Technology can be Shaped to Create Better Jobs: New Report
VANCOUVER, BC, June 15, 2021 /CNW/ - There is no evidence that new technologies (like robotics or artificial intelligence) are causing widespread unemployment in Canada, but they can negatively affect the quality of jobs – and should be managed in ways that improve job stability and working conditions. That is the conclusion of new research published today by the Centre for Future Work in Vancouver.
The report, Bargaining Tech: Strategies for Shaping Technological Change to Benefit Workers, also surveys efforts by Canadian trade unions to negotiate the terms of new technology with employers. It analyses 350 collective agreement provisions governing new technology, and finds unions are constructively engaged in shaping new tech to improve the net impacts on workers.
Other major findings of the report include:
- Fears tech change will produce mass unemployment are not consistent with statistical evidence from Canada's recent economic history. A bigger economic risk is that Canadian businesses are not investing enough in new technology: both tangible machinery and intangible innovation.
- While fears of mass unemployment are misplaced, implementation of new technologies can certainly cause major labour disruptions and reallocation. They can also have negative effects on the quality of jobs: including speed-up of work, fragmentation of tasks, new health and safety risks, and the expansion of insecure employment.
- For all these reasons, whether technology enhances or degrades work is indeterminate. Giving workers more say in negotiating how technology unfolds is thus vital to enhancing the benefits and reducing the costs.
- There is no evidence Canadian unions are trying to "stop" technology. Instead, they are constructively shaping it, through measures like advance notice, adjustment supports, access to training and redeployment, limits on surveillance, arrangements for work from home (which expanded under COVID), and more.
The report concludes with several recommendations for both governments and unions, including: strengthening collective bargaining systems so workers have more say in new technologies; linking government support for business innovation with commitments to negotiate tech change with their workers; and putting more emphasis on reducing regular working hours to prevent job losses from new technology.
According to lead author Dr.

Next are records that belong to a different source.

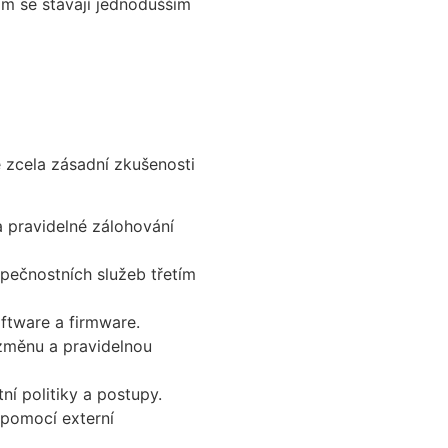
ím se stávají jednodušším
 zcela zásadní zkušenosti
a pravidelné zálohování
pečnostních služeb třetím
oftware a firmware.
 změnu a pravidelnou
ní politiky a postupy.
 pomocí externí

Jim Stanford, Director of the Centre for Future Work, "Technology is neither the villain nor the savior in the future of work."

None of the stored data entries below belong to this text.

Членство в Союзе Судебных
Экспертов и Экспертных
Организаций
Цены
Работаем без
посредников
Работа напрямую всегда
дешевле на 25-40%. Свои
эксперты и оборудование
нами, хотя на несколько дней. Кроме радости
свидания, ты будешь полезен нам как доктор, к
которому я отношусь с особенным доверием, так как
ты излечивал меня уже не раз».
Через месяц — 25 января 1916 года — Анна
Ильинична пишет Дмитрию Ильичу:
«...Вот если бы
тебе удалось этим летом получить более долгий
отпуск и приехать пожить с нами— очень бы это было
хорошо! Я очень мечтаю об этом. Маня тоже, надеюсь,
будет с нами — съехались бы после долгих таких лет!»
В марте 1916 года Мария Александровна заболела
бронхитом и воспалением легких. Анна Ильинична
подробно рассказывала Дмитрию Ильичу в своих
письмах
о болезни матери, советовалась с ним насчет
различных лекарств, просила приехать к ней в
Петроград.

"Whether it helps workers or hurts them, all depends on who has a say in how technology is implemented."
"If we want workers to get on-board with the positive potential of new technologies, we have to give workers a fair say in shaping how tech is applied in their workplaces."

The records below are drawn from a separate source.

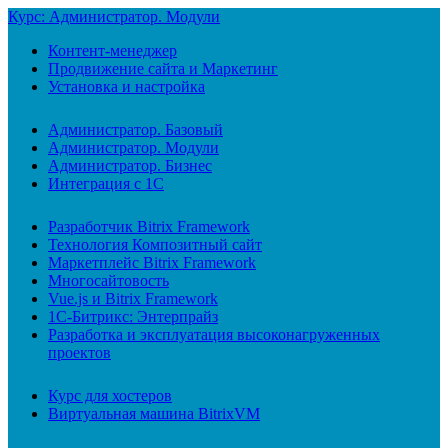
Курс: Администратор. Модули
Контент-менеджер
Продвижение сайта и Маркетинг
Установка и настройка
Администратор. Базовый
Администратор. Модули
Администратор. Бизнес
Интеграция с 1С
Разработчик Bitrix Framework
Технология Композитный сайт
Маркетплейс Bitrix Framework
Многосайтовость
Vue.js и Bitrix Framework
1С-Битрикс: Энтерпрайз
Разработка и эксплуатация высоконагруженных
проектов
Курс для хостеров
Виртуальная машина BitrixVM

"That will make technological change faster, more productive, and fairer."
The new research on technology and unions is released coincident with the triennial convention of the Canadian Labour Congress (occurring on-line this week).
The full report, Bargaining Tech: Strategies for Shaping Technological Change to Benefit Workers, by Jim Stanford and Kathy Bennett, can be accessed at: https://centreforfuturework.ca/wp-content/uploads/2021/06/Bargaining-Tech.pdf.
The report is published through the PowerShare project, led by the Centre for Future Work with support from the Canadian Centre for Policy Alternatives and the Atkinson Foundation.